Porsche - Anticipation

Anticipation

S’extraire des flux de véhicules autonomes. Choisir sa propre destination. Sentir le frisson de l’authenticité, par-delà toute considération d’utilité : Michael Mauer, designer en chef de Porsche, parle de la fascination exercée par les voitures de sport aujourd’hui, demain et après-demain.

À la fin, il n’y aura sans doute plus que le plaisir. Cette pensée me vient parfois lors d’un salon ou de la présentation d’un nouveau modèle quand, pour la troisième fois consécutive, un jeune blogueur ou journaliste m’exhorte d’un ton provocateur à répondre à sa question aussi audacieuse que surprenante sur l’avenir des voitures de sport : « Qu’est-ce qui vous fait penser que des gens continueront d’aller sur les circuits automobiles dans le futur ? » À l’ère de la mobilité électrique et autonome, les sportives appartiennent au passé. Voilà ce que se dit mon interlocuteur.

La réponse est pourtant simple : pour les mêmes raisons qu’en 2018. Par plaisir. Par pur attrait pour la vitesse et les sensations qu’elle procure. Pour les capacités de la voiture (surtout lorsqu’il s’agit d’une Porsche) et pour se mettre soi-même à l’épreuve. Peut-être dans 20 ans les voitures de sport seront-elles encore plus convoitées qu’aujourd’hui.
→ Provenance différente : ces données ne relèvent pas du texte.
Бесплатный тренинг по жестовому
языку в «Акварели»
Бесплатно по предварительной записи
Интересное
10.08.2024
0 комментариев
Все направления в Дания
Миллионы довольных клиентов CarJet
Leur vocation sera d’aller au-delà des contingences du quotidien pour devenir de purs objets de désir.

S’extraire des flux de véhicules autonomes. Choisir sa propre destination. Sentir le frisson de l’authenticité, par-delà toute considération d’utilité. C’est tout cela que représente la voiture de sport aujourd’hui, et qu’elle représentera très certainement encore demain. Ce qui changera probablement dans les décennies à venir, ce sont les bruits de la voiture parvenant aux oreilles du conducteur. Cela pourra se manifester de deux manières : soit, alors que la voiture suit la trajectoire idéale sur le circuit, je serai parfaitement zen, dans un environnement silencieux mais néanmoins dynamique, soit la technologie de demain produira des sensations sonores m’indiquant à quelle vitesse je roule, et si ma conduite est parfaitement adaptée au tracé.
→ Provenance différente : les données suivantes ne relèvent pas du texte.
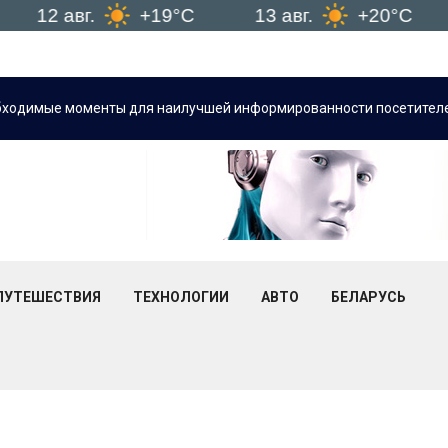
2 авг.
+19°C
13 авг.
+20°C
Ми
бходимые моменты для наилучшей информированности посетителе
ПУТЕШЕСТВИЯ
ТЕХНОЛОГИИ
АВТО
БЕЛАРУСЬ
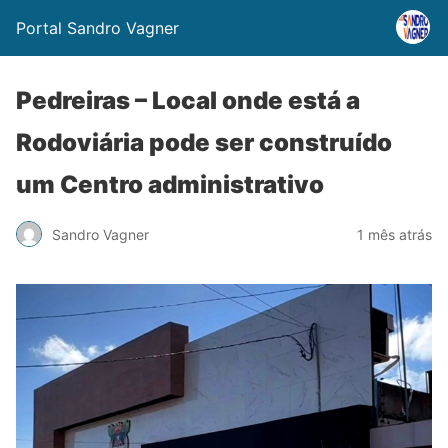
Portal Sandro Vagner
Pedreiras – Local onde está a
Rodoviária pode ser construído
um Centro administrativo
Sandro Vagner
1 mês atrás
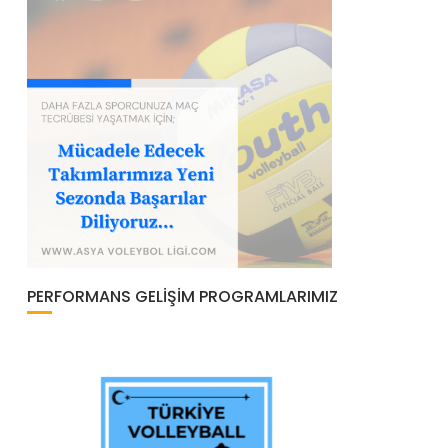
PERFORMANS GELIŞIM PROGRAMLARIMIZ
Henry Ford, Ferdinand Porsche ou Ettore Bugatti étaient sans doute loin d’imaginer que les calèches motorisées qu’ils ont conçues seraient un jour capables de freiner automatiquement devant un piéton, tout en dosant la puissance de freinage pour ne pas déraper. On ne connaît pas encore toutes les évolutions des 10 ou 20 prochaines années mais, pour moi, une chose est sûre : les automobiles resteront très diverses. Certaines seront utilitaires, d’autres faites pour le plaisir ; certaines seront petites, d’autres plus imposantes ; certaines miseront sur l’élégance, d’autres sur des lignes sportives. Après tout, pourquoi achète-t-on toujours des vinyles, des montres analogiques, des stylos plume ? Pourquoi aime-t-on se promener ? Chaque nouvelle révolution apporte son lot d’innovations, sans pour autant effacer les plaisirs d’antan. La voiture de sport nous entraîne vers ce que nous recherchons. Un monde d’émotions, de sensations, de défis et de beauté.

À quoi ressemblera la voiture de sport de demain ? Bien des possibilités sont envisageables, mais une chose est sûre : elle sera de l’ordre de l’exceptionnel. Sa fonction s’incarnera parfaitement dans sa forme. Il s’agira vraisemblablement d’un véhicule de niveau 6, voire 7. Autonome et hyperconnecté, il saura suivre une trajectoire idéale sur un circuit en reproduisant le style de conduite de robots de course ou de pilotes célèbres. Mais, quoi qu’il en soit, cette sportive sera équipée d’un volant, pour laisser au conducteur la possibilité de reprendre le contrôle à tout moment. La voiture de sport de demain sera toujours la promesse d’une formidable puissance et son design continuera d’exprimer cette promesse. Après-demain, une Porsche sera toujours une Porsche. Une voiture dont l’ADN renferme un code bien précis : 911.

Texte Michael Mauer
Photos Stefan Bogner

Michael Mauer

Michael Mauer, 55 ans, est designer en chef de Porsche depuis 2004, et directeur du design au sein du groupe Volkswagen depuis fin 2015.